The storage device of any of examples 12-13 wherein a last layer provides a last layer output to a merge function, and wherein the other layer outputs are provided via a highway-like architecture to the merge function to provide the deep neural network output for combining with the recurrent neural network output.
The storage device of any of examples 12-14 wherein the recurrent neural network comprises a first recurrent neural network layer and a second recurrent neural network layer, wherein the first neural network layer receives the time series features and provides a first output as an input to the second recurrent neural network layer, and wherein the second recurrent neural network layer provides the recurrent neural network output.
The storage device of any of examples 12-15 wherein combining outputs from the deep neural network and the recurrent neural network comprises: merging the outputs; using a multi-layer perceptron (MLP) to approximate a risk score; providing the risk score corresponding to a likelihood of churn for the customer.
The storage device of any of examples 12-16 wherein the static features include at least one of static features include offer type, tenure age, and billing status and wherein the dynamic features include at least one of daily usage of cloud services including network, storage, and virtual machine.

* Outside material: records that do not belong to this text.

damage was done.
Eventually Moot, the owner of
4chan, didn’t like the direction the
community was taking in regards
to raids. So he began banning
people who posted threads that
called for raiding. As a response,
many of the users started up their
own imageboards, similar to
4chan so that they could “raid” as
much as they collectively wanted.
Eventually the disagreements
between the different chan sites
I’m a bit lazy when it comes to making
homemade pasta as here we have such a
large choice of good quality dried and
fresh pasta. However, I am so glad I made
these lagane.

A device comprising: a processor; and a memory device coupled to the processor and having a program stored thereon for execution by the processor to perform operations comprising: obtaining static features representative of a customer of a service; obtaining time series features representative of the customer's interaction with the service; using a deep neural network to process the static features; using a recurrent neural network to process the time series features; and combining outputs from the deep neural network and the recurrent neural network to predict a likelihood of customer churn.

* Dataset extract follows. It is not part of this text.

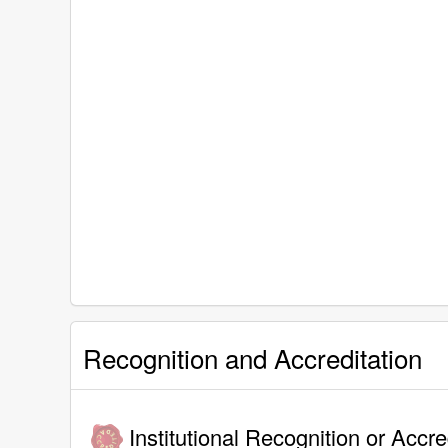
Recognition and Accreditation
Institutional Recognition or Accre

The device of example 18 wherein the deep neural network comprises multiple deep neural network layers wherein a first deep neural network layer receives the static features as inputs and each succeeding deep neural network layer processes an output of a previous layer and wherein each deep neural network layer has a same output dimension, wherein the recurrent neural network comprises a first recurrent neural network layer and a second recurrent neural network layer, wherein the first neural network layer receives the time series features and provides a first output as an input to the second recurrent neural network layer, and wherein the second recurrent neural network layer provides the recurrent neural network output, and wherein combining outputs from the deep neural network and the recurrent neural network comprises: merging the outputs; using a multi-layer perceptron (MLP) to approximate a risk score; providing the risk score corresponding to a likelihood of churn for the customer.

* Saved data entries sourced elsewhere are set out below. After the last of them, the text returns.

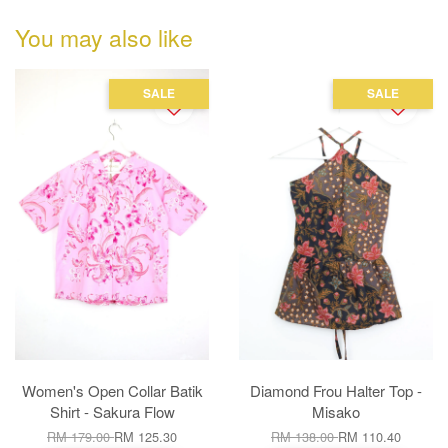
You may also like
SALE
SALE
Women's Open Collar Batik
Diamond Frou Halter Top -
Shirt - Sakura Flow
Misako
RM 179.00
RM 125.30
RM 138.00
RM 110.40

The device of any of examples 18-19 wherein the static features include at least one of static features include offer type, tenure age, and billing status and wherein the dynamic features include at least one of daily usage of cloud services including network, storage, and virtual machine.
Although a few embodiments have been described in detail above, other modifications are possible. For example, the logic flows depicted in the figures do not require the particular order shown, or sequential order, to achieve desirable results. Other steps may be provided, or steps may be eliminated, from the described flows, and other components may be added to, or removed from, the described systems. Other embodiments may be within the scope of the following claims.